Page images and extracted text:
• • • • • • •
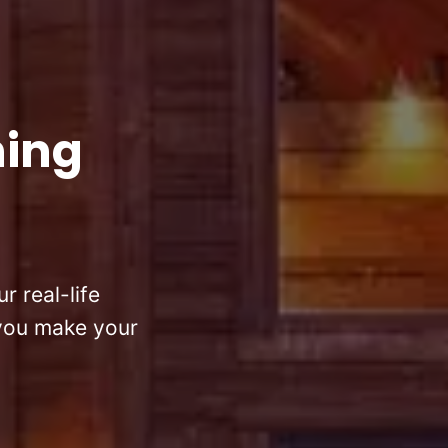
hing
r real-life
 you make your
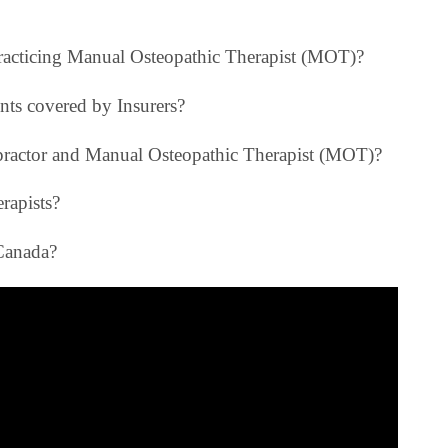
 practicing Manual Osteopathic Therapist (MOT)?
nts covered by Insurers?
opractor and Manual Osteopathic Therapist (MOT)?
rapists?
Canada?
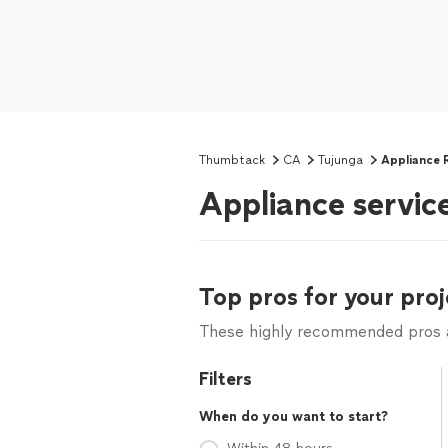
Thumbtack
CA
Tujunga
Appliance 
Appliance service
Top pros for your proj
These highly recommended pros ar
Filters
When do you want to start?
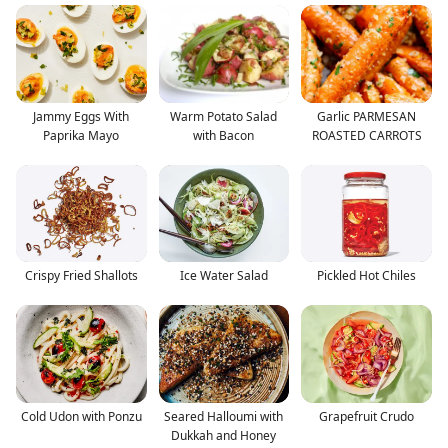
Jammy Eggs With
Warm Potato Salad
Garlic PARMESAN
Paprika Mayo
with Bacon
ROASTED CARROTS
Crispy Fried Shallots
Ice Water Salad
Pickled Hot Chiles
Cold Udon with Ponzu
Seared Halloumi with
Grapefruit Crudo
Dukkah and Honey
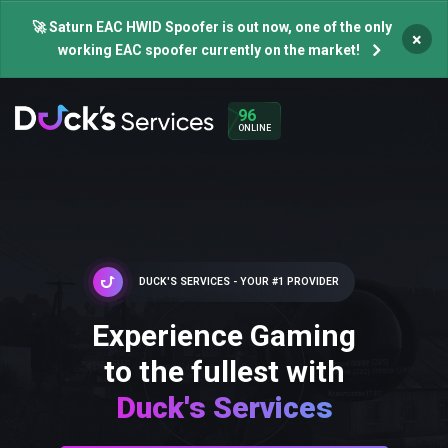
🚀 Saturn EAC HWID Spoofer is out now, one of the only
×
working EAC spoofer currently on the market!
96
ONLINE
DUCK'S SERVICES - YOUR #1 PROVIDER
Experience Gaming
to the fullest with
Duck's Services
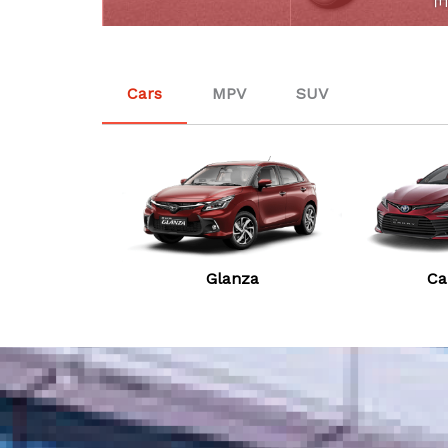
Cars
MPV
SUV
Glanza
Ca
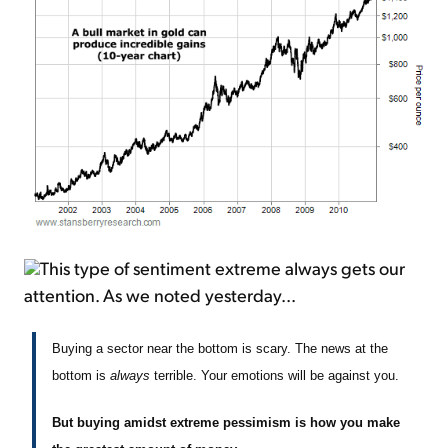
This type of sentiment extreme always gets our
attention. As we noted yesterday...
Buying a sector near the bottom is scary. The news at the
bottom is
always
terrible. Your emotions will be against you.
But buying amidst extreme pessimism is how you make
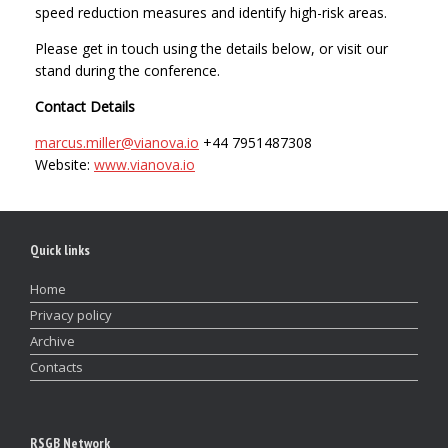
speed reduction measures and identify high-risk areas.
Please get in touch using the details below, or visit our
stand during the conference.
Contact Details
marcus.miller@vianova.io
+44 7951487308
Website:
www.vianova.io
Quick links
Home
Privacy policy
Archive
Contacts
RSGB Network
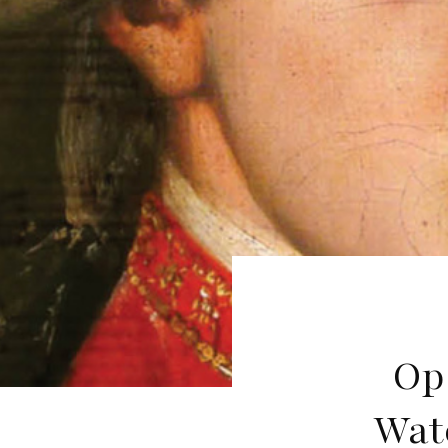
Op
Wat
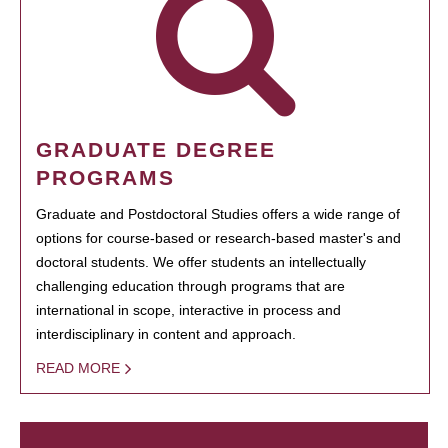
GRADUATE DEGREE
PROGRAMS
Graduate and Postdoctoral Studies offers a wide range of
options for course-based or research-based master's and
doctoral students. We offer students an intellectually
challenging education through programs that are
international in scope, interactive in process and
interdisciplinary in content and approach.
READ MORE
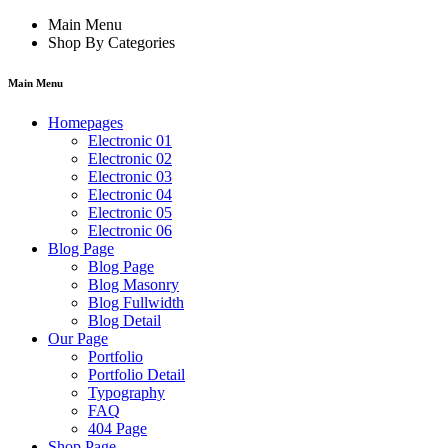
Main Menu
Shop By Categories
Main Menu
Homepages
Electronic 01
Electronic 02
Electronic 03
Electronic 04
Electronic 05
Electronic 06
Blog Page
Blog Page
Blog Masonry
Blog Fullwidth
Blog Detail
Our Page
Portfolio
Portfolio Detail
Typography
FAQ
404 Page
Shop Page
• • • • • • •
◆ YOUR INSTRUCTIONS ◆
Set down a word-for-word copy of the records, dropping any picture.

◆ RESULT ◆
hing
r real-life
 you make your
 practicing Manual Osteopathic Therapist (MOT)?
nts covered by Insurers?
opractor and Manual Osteopathic Therapist (MOT)?
rapists?
Canada?
Thumbtack
CA
Tujunga
Appliance 
Appliance service
Top pros for your proj
These highly recommended pros ar
Filters
When do you want to start?
Jammy Eggs With
Warm Potato Salad
Garlic PARMESAN
Paprika Mayo
with Bacon
ROASTED CARROTS
Crispy Fried Shallots
Ice Water Salad
Pickled Hot Chiles
Cold Udon with Ponzu
Seared Halloumi with
Grapefruit Crudo
Dukkah and Honey
🚀 Saturn EAC HWID Spoofer is out now, one of the only
×
working EAC spoofer currently on the market!
96
ONLINE
DUCK'S SERVICES - YOUR #1 PROVIDER
Experience Gaming
to the fullest with
Duck's Services
Cars
MPV
SUV
Glanza
Ca
This type of sentiment extreme always gets our
attention. As we noted yesterday...
Buying a sector near the bottom is scary. The news at the
bottom is
always
terrible. Your emotions will be against you.
But buying amidst extreme pessimism is how you make
speed reduction measures and identify high-risk areas.
Please get in touch using the details below, or visit our
stand during the conference.
Contact Details
marcus.miller@vianova.io
+44 7951487308
Website:
www.vianova.io
Quick links
Home
Privacy policy
Archive
Contacts
RSGB Network
Op
Wat
GRADUATE DEGREE
PROGRAMS
Graduate and Postdoctoral Studies offers a wide range of
options for course-based or research-based master's and
doctoral students. We offer students an intellectually
challenging education through programs that are
international in scope, interactive in process and
interdisciplinary in content and approach.
READ MORE
Main Menu
Shop By Categories
Main Menu
Homepages
Electronic 01
Electronic 02
Electronic 03
Electronic 04
Electronic 05
Electronic 06
Blog Page
Blog Page
Blog Masonry
Blog Fullwidth
Blog Detail
Our Page
Portfolio
Portfolio Detail
Typography
FAQ
404 Page
Shop Page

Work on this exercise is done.